Start of EXERCISE DATA
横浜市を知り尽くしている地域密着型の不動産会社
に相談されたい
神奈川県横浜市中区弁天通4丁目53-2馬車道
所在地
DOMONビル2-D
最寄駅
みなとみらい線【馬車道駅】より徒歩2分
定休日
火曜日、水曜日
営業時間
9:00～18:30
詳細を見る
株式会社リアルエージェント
End of EXERCISE DATA
◆ **WHAT YOU HAVE TO DO**
The records above are to be duplicated in full and exactly.

◆ **ANSWER TO THE EXERCISE**
横浜市を知り尽くしている地域密着型の不動産会社
に相談されたい
神奈川県横浜市中区弁天通4丁目53-2馬車道
所在地
DOMONビル2-D
最寄駅
みなとみらい線【馬車道駅】より徒歩2分
定休日
火曜日、水曜日
営業時間
9:00～18:30
詳細を見る
株式会社リアルエージェント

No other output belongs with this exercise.